Are You Too Efficient to Innovate? It sounds like a crazy question, but optimization doesn't always lead to inspiration.
We're all looking for an edge. To find it, we often become obsessed with efficiency — searching for ways to move faster and produce more.
But is it possible to be too efficient? What if, paradoxically, our pursuit of efficiency makes us less efficient?
That's a not-so-crazy idea I heard recently from Edward Tenner, a distinguished scholar at the Smithsonian Institution and the author of a book called The Efficiency Paradox. He is not opposed to efficiency — after all, there's nothing productive about being sloppy and disorganized. But he does offer caution to those who glorify it.
"Innovation very seldom can be done efficiently," he tells me. "There are always lots of mistakes involved. So if you have software or any other arrangement that optimizes things too soon, you might be passing up the biggest opportunity."
By way of example, he offers Harry Potter. Many publishers rejected the book when J.K. Rowling first pitched it, very likely because it conflicted with the publishers' data about what kids like. The story was unusually long and set in an old-fashioned place — who wants that?! But finally, the founder of a small British publisher gave the first chapter to his then-8-year-old daughter. She loved it, so that was that.
In short, the inefficient amusement of a child beat the efficient data-driven decisions of major publishers. This should be a lesson to us all, Tenner says — because it is both a trap to avoid and an opportunity to explore.
"In pure efficiency and brute power, the giant companies will always have an advantage," he says. "But entrepreneurs can stand out by combining the right technology with the human touch, and the ability to relate to people in a way that really big organizations can't."
Tenner's message can apply in big and broad ways to companies that maximize efficiency at the expense of innovation. After all, I bet Blockbuster ran very efficient stores while a young Netflix inefficiently studied what modern entertainment fans wanted. But as Tenner told me all this, I realized that the principle applies in personal ways too — and how, in fact, I might be teetering into my own efficiency paradox.
I am an extrovert, and I attribute much of my success to my ability to connect with others and translate their ideas to the masses. But as my work became busier, more people were asking me for meetings and calls — and I was having less time for any of them.
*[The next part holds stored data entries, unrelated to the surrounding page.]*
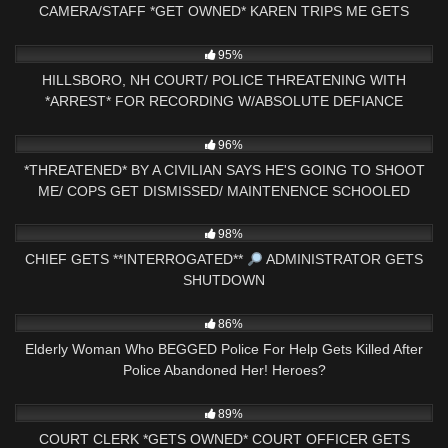
CAMERA/STAFF *GET OWNED* KAREN TRIPS ME GETS
CHECKED
8K
40:27
95%
HILLSBORO, NH COURT/ POLICE THREATENING WITH
*ARREST* FOR RECORDING W/ABSOLUTE DEFIANCE
3K
21:47
96%
*THREATENED* BY A CIVILIAN SAYS HE'S GOING TO SHOOT
ME/ COPS GET DISMISSED/ MAINTENENCE SCHOOLED
3K
33:52
98%
CHIEF GETS **INTERROGATED**
ADMINISTRATOR GETS
SHUTDOWN
7K
14:14
86%
Elderly Woman Who BEGGED Police For Help Gets Killed After
Police Abandoned Her! Heroes?
9K
29:05
89%
COURT CLERK *GETS OWNED* COURT OFFICER GETS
For a while, I solved this with a system I called the "arbitrary yes" — it means saying yes, completely arbitrarily, to the occasional meeting with a stranger. Most of these went nowhere, but a few produced great ideas, connections, and even friends. The beauty of inefficiency!
Then life got too busy for even that. I reduced the number of calls and meetings I took even with people I know. I recently brought on an assistant to help me manage everything, and he found ways for me to be even more efficient. In one case, he offered to reply to all my social media DMs as if it were me. This would save me more time, he said, which was tempting: I have long replied to everyone myself, and it takes a lot of brain space.
But then I realized, No, I cannot hand that off! It might be efficient, but it would also cut off a valuable channel for feedback. So I started redrawing some lines. I'm holding on to all my social media. I'm meeting more interesting people. When I go to an event, I linger longer to chat. And I'm exploring some crazy ideas that may not go anywhere — while reminding myself that the failures are not wasted time.
There is no perfect balance to this, but I encourage you to explore it yourself. What part of your work or life has become too efficient? What solution has caused another problem? There is no efficient way to answer these questions — but I guess that's the point.